→ To do:
If a picture appears in the records, skip it; copy everything else exactly.

----

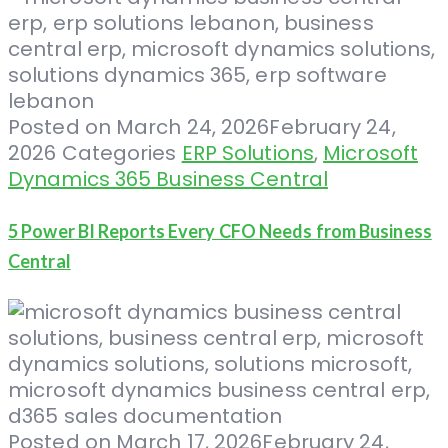
Posted on
March 24, 2026
February 24,
2026
Categories
ERP Solutions
,
Microsoft
Dynamics 365 Business Central
5 Power BI Reports Every CFO Needs from Business
Central
Posted on
March 17, 2026
February 24,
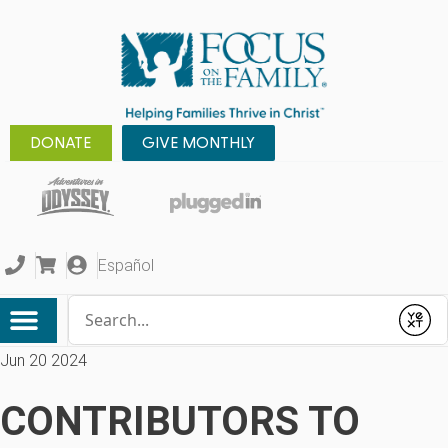
DONATE
GIVE MONTHLY
Español
Conduct a search
Submit
Jun 20 2024
CONTRIBUTORS TO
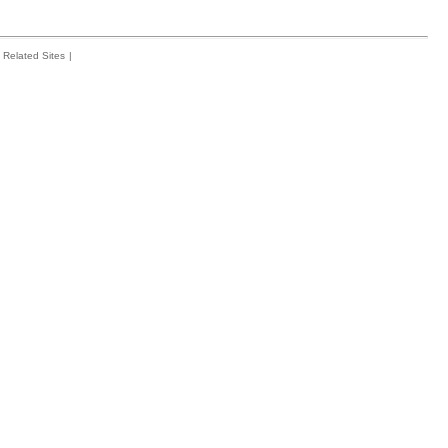
Related Sites
|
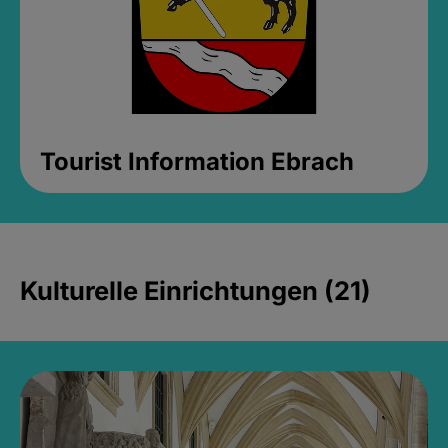
Tourist Information Ebrach
Kulturelle Einrichtungen (21)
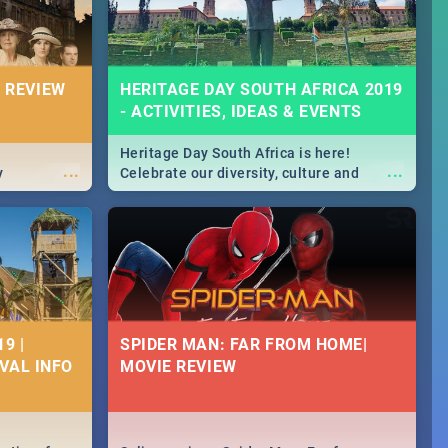
 REVIEW
HERITAGE DAY SOUTH AFRICA 2019
- ACTIVITIES, IDEAS & EVENTS
Heritage Day South Africa is here!
...
...
y
Celebrate our diversity, culture and
community with this list of activities &
events in Cape Town, Joburg, Durban and
Pretoria.
9 |
SPIDER MAN: FAR FROM HOME|
IVAL INFO
MOVIE REVIEW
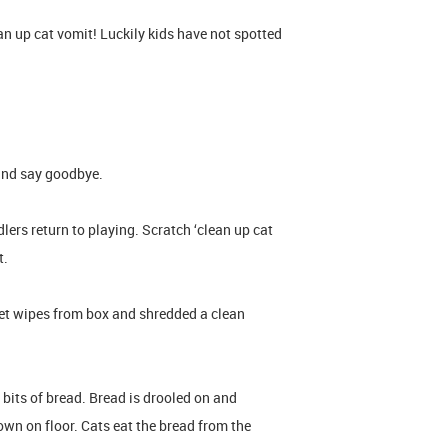
an up cat vomit! Luckily kids have not spotted
and say goodbye.
lers return to playing. Scratch ‘clean up cat
it.
et wipes from box and shredded a clean
 bits of bread. Bread is drooled on and
wn on floor. Cats eat the bread from the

----

→ Task output:
Posted on
March 24, 2026
February 24,
2026
Categories
ERP Solutions
,
Microsoft
Dynamics 365 Business Central
5 Power BI Reports Every CFO Needs from Business
Central
Posted on
March 17, 2026
February 24,
DONATE
GIVE MONTHLY
Español
Conduct a search
Submit
Jun 20 2024
CONTRIBUTORS TO
Related Sites
|
Tourist Information Ebrach
Kulturelle Einrichtungen (21)
 REVIEW
HERITAGE DAY SOUTH AFRICA 2019
- ACTIVITIES, IDEAS & EVENTS
Heritage Day South Africa is here!
...
...
y
Celebrate our diversity, culture and
community with this list of activities &
events in Cape Town, Joburg, Durban and
Pretoria.
9 |
SPIDER MAN: FAR FROM HOME|
IVAL INFO
MOVIE REVIEW
an up cat vomit! Luckily kids have not spotted
and say goodbye.
lers return to playing. Scratch ‘clean up cat
it.
et wipes from box and shredded a clean
 bits of bread. Bread is drooled on and
wn on floor. Cats eat the bread from the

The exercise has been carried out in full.